Germaine Greer proclaims that the time has come to get angry again! Modern feminism has become the victim of unenlightened complacency, and what started out in the Sixties as a movement for liberation has become one that has sought and settled for equality.
With fiery rhetoric, authoritative insight, outrageous humour and broad-ranging debate, Greer shows that, although women have indeed come a very long way in the last thirty years, the notion of our 'having it all' has disguised the persistent discrimination and exploitation that continues to exist for women in the basic areas of health, sex, politics, economics and marketing.

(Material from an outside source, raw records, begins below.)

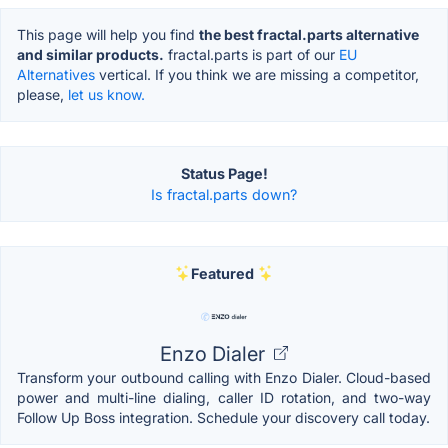
This page will help you find
the best fractal.parts alternative
and similar products.
fractal.parts is part of our
EU
Alternatives
vertical. If you think we are missing a competitor,
please,
let us know.
Status Page!
Is fractal.parts down?
Featured
Enzo Dialer
Transform your outbound calling with Enzo Dialer. Cloud-based
power and multi-line dialing, caller ID rotation, and two-way
Follow Up Boss integration. Schedule your discovery call today.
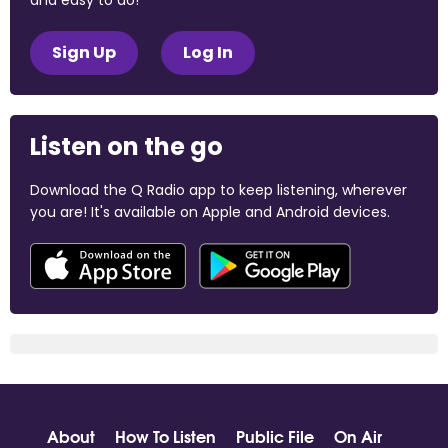
and easy to do!
Sign Up
Log In
Listen on the go
Download the Q Radio app to keep listening, wherever
you are! It's available on Apple and Android devices.
About
How To Listen
Public File
On Air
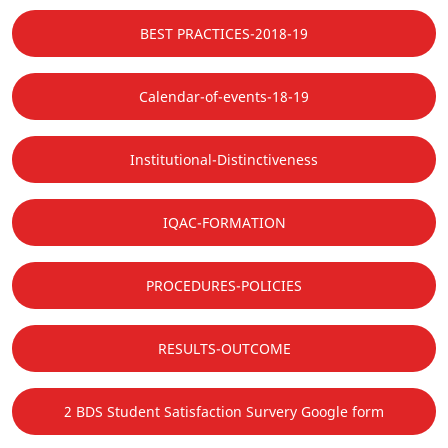
BEST PRACTICES-2018-19
Calendar-of-events-18-19
Institutional-Distinctiveness
IQAC-FORMATION
PROCEDURES-POLICIES
RESULTS-OUTCOME
2 BDS Student Satisfaction Survery Google form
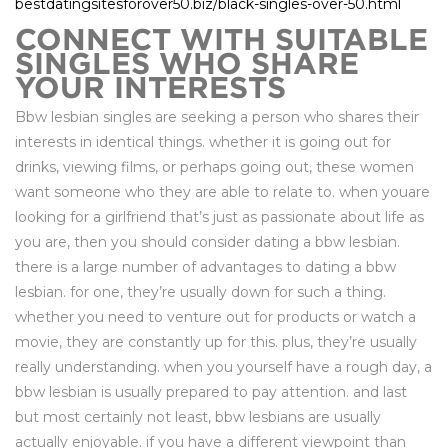
bestdatingsitesforover50.biz/black-singles-over-50.html
CONNECT WITH SUITABLE
SINGLES WHO SHARE
YOUR INTERESTS
Bbw lesbian singles are seeking a person who shares their
interests in identical things. whether it is going out for
drinks, viewing films, or perhaps going out, these women
want someone who they are able to relate to. when youare
looking for a girlfriend that’s just as passionate about life as
you are, then you should consider dating a bbw lesbian.
there is a large number of advantages to dating a bbw
lesbian. for one, they’re usually down for such a thing.
whether you need to venture out for products or watch a
movie, they are constantly up for this. plus, they’re usually
really understanding. when you yourself have a rough day, a
bbw lesbian is usually prepared to pay attention. and last
but most certainly not least, bbw lesbians are usually
actually enjoyable. if you have a different viewpoint than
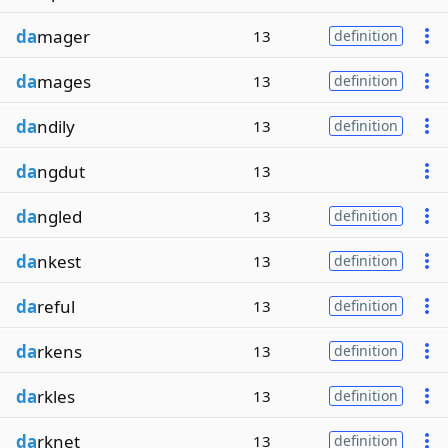
da
mager
13
definition
da
mages
13
definition
da
ndily
13
definition
da
ngdut
13
da
ngled
13
definition
da
nkest
13
definition
da
reful
13
definition
da
rkens
13
definition
da
rkles
13
definition
da
rknet
13
definition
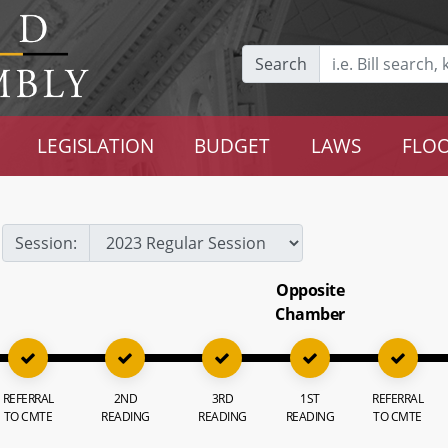
Search
LEGISLATION
BUDGET
LAWS
FLOO
Session:
Opposite
Chamber
REFERRAL
2ND
3RD
1ST
REFERRAL
TO CMTE
READING
READING
READING
TO CMTE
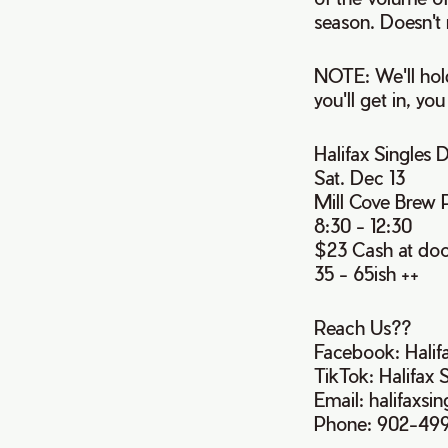
season. Doesn't 
NOTE: We'll hold
you'll get in, you
Halifax Singles
Sat. Dec 13
Mill Cove Brew 
8:30 - 12:30
$23 Cash at do
35 - 65ish ++
Reach Us??
Facebook: Halif
TikTok: Halifax 
Email: halifaxs
Phone: 902-49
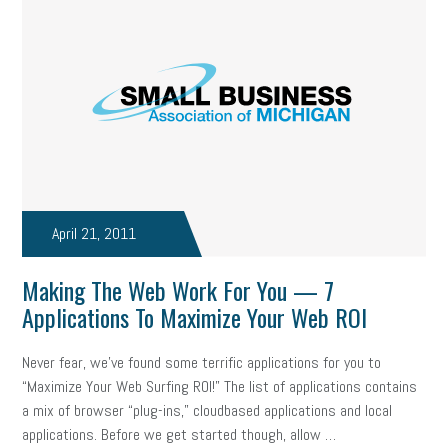
professional development
student loans
healthcare
brand
onboarding
drug testing
jobs
minimum wage
resignation
screening
SBES
soft skills
Score Card
reskilling
workplace
workplace communication
employee communication
OSHA
civility
burnout
April 21, 2011
hybrid
risk mitigation
return to work
college graduate
Making The Web Work For You — 7
personal development
virtual
AI
gender gap
vaccine
Applications To Maximize Your Web ROI
gen z
cobra
skills
handbook
resilience
Never fear, we’ve found some terrific applications for you to
“Maximize Your Web Surfing ROI!” The list of applications contains
mental health
communication
interview
hiring
grant
a mix of browser “plug-ins,” cloudbased applications and local
applications. Before we get started though, allow …
funding
Background Check
Education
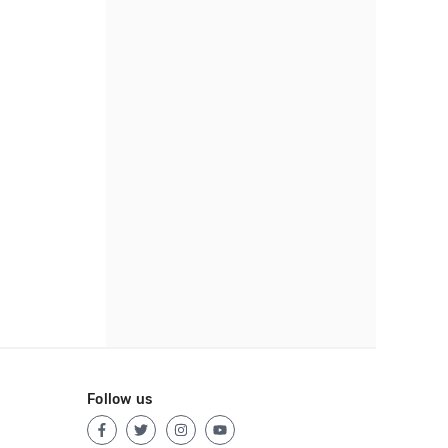
Follow us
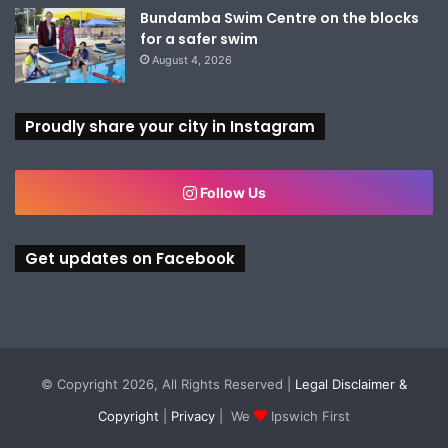
Bundamba Swim Centre on the blocks
for a safer swim
August 4, 2026
Proudly share your city in Instagram
Follow Us
Get updates on Facebook
© Copyright 2026, All Rights Reserved |
Legal Disclaimer &
Copyright
|
Privacy
| We
Ipswich First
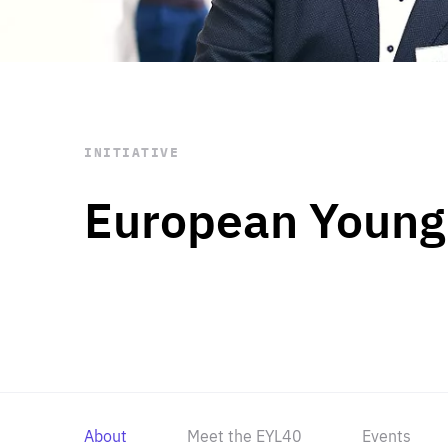
STAY INFORMED
Subscribe
INITIATIVE
European Young
About
Meet the EYL40
Events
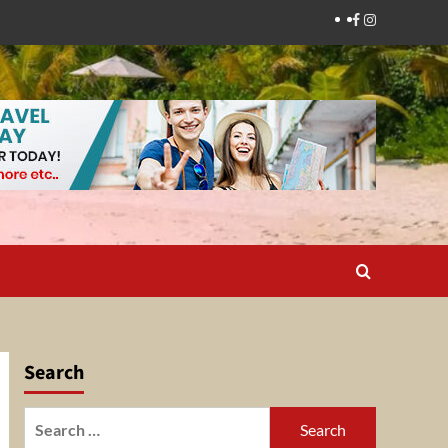
Facebook
Instagram
Search
Search
for:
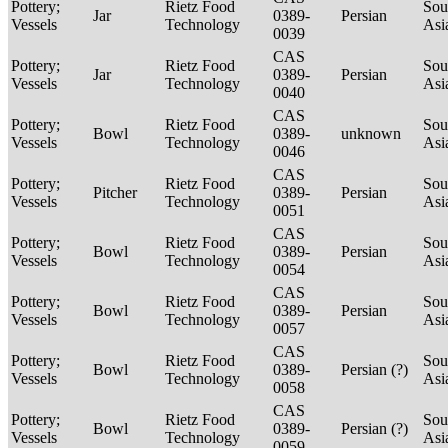
Pottery;
Rietz Food
Sou
Jar
0389-
Persian
Vessels
Technology
Asi
0039
CAS
Pottery;
Rietz Food
Sou
Jar
0389-
Persian
Vessels
Technology
Asi
0040
CAS
Pottery;
Rietz Food
Sou
Bowl
0389-
unknown
Vessels
Technology
Asi
0046
CAS
Pottery;
Rietz Food
Sou
Pitcher
0389-
Persian
Vessels
Technology
Asi
0051
CAS
Pottery;
Rietz Food
Sou
Bowl
0389-
Persian
Vessels
Technology
Asi
0054
CAS
Pottery;
Rietz Food
Sou
Bowl
0389-
Persian
Vessels
Technology
Asi
0057
CAS
Pottery;
Rietz Food
Sou
Bowl
0389-
Persian (?)
Vessels
Technology
Asi
0058
CAS
Pottery;
Rietz Food
Sou
Bowl
0389-
Persian (?)
Vessels
Technology
Asi
0059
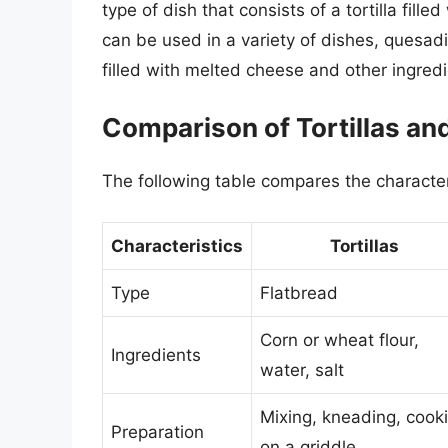
type of dish that consists of a tortilla fill
can be used in a variety of dishes, quesadil
filled with melted cheese and other ingredi
Comparison of Tortillas an
The following table compares the characteri
Characteristics
Tortillas
Type
Flatbread
Corn or wheat flour,
Ingredients
water, salt
Mixing, kneading, cook
Preparation
on a griddle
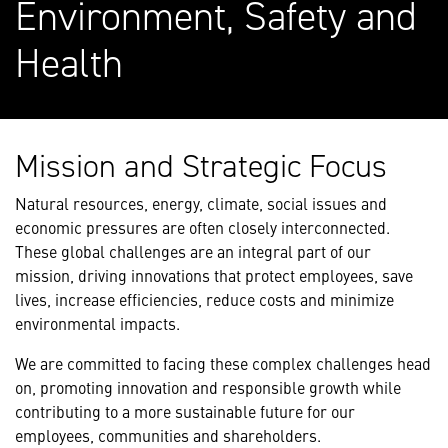
Environment, Safety and
Health
Mission and Strategic Focus
Natural resources, energy, climate, social issues and
economic pressures are often closely interconnected.
These global challenges are an integral part of our
mission, driving innovations that protect employees, save
lives, increase efficiencies, reduce costs and minimize
environmental impacts.
We are committed to facing these complex challenges head
on, promoting innovation and responsible growth while
contributing to a more sustainable future for our
employees, communities and shareholders.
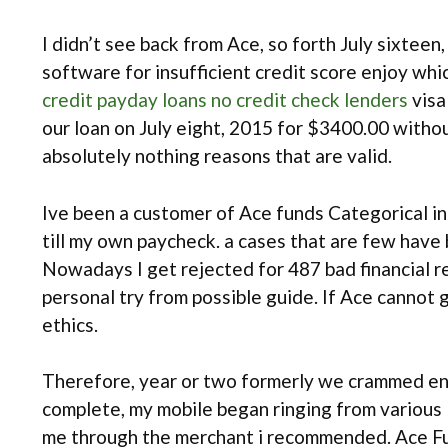
I didn’t see back from Ace, so forth July sixtee
software for insufficient credit score enjoy wh
credit payday loans no credit check lenders
visa
our loan on July eight, 2015 for $3400.00 witho
absolutely nothing reasons that are valid.
Ive been a customer of Ace funds Categorical i
till my own paycheck. a cases that are few have
Nowadays I get rejected for 487 bad financial re
personal try from possible guide. If Ace cannot
ethics.
Therefore, year or two formerly we crammed en
complete, my mobile began ringing from vario
me through the merchant i recommended. Ace Fun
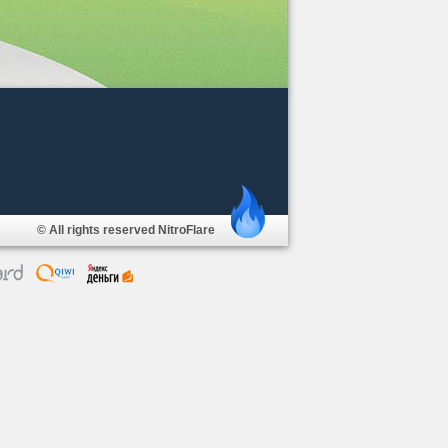
© All rights reserved NitroFlare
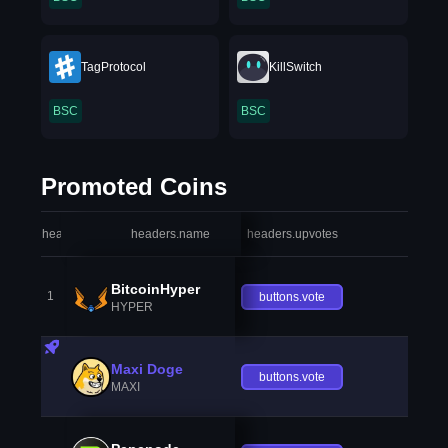
TagProtocol
KillSwitch
BSC
BSC
Promoted Coins
headers.index
headers.name
headers.upvotes
heade
BitcoinHyper
1
buttons.vote
HYPER
Maxi Doge
buttons.vote
MAXI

Erudite, eccentric, provocative and invigorating, Germaine Greer once again sets the agenda for the future of feminism. Here is all the polemical power that sold over a million copies of The Female Eunuch and kept its author at the heart of controversy ever since. The Whole Woman was a No. 1 Sunday Times bestseller for five weeks when it was first published in 1999, and was hailed by the critics as a 'polemical bomb' (Guardian) and as required reading for thinking adults everywhere.
The blithe spirit of The Female Eunuch--a tart, irreverent feminist screed that crackled across the Western world in 1971--has given way to the surprisingly curmudgeonly temperament of Greer's latest effort, with its dim view of humanity and our capacity to change. After 30 years and many books, the Australian-born polemicist who lives and teaches in England has attempted to recreate and update the formula that brought her international acclaim. Like its predecessor, this new work is a loosely connected series of short, idiosyncratic, Menckenesque essays larded with statistics, slangy erudition and disembodied quotations set off in half-tones. This time around, the author gambols over such disparate subjects as female circumcision in Africa (Greer urges tolerance for cultural practices so different from our own) and transgendered people (she blazes with antagonism against sexual reassignments). In one of her pet peeves, she excoriates housewives who waste hours in shopping malls in search of the latest prepackaged foodstuffs while remaining immune to the joys of baking a cake from scratch. At her best, Greer argues passionately for the mystic virtues of ecofeminism and stirringly calls for a return to the values of a simpler life, minus its egregious sexist assaults. Occasionally an aphorism sparkles with the old wit and bite--"One wife is all any man deserves"; "The power of Hillary Clinton's well-trained brain is principally demonstrated to the American public in her spirited defenses of her husband against the charges that he has cuckolded and humiliated her"--but too often the effect is labored and strained. Greer has grievances aplenty with present-day society, but she offers few prescriptives for improvement besides demonstrations of support for embattled Iraqi and Palestinian women.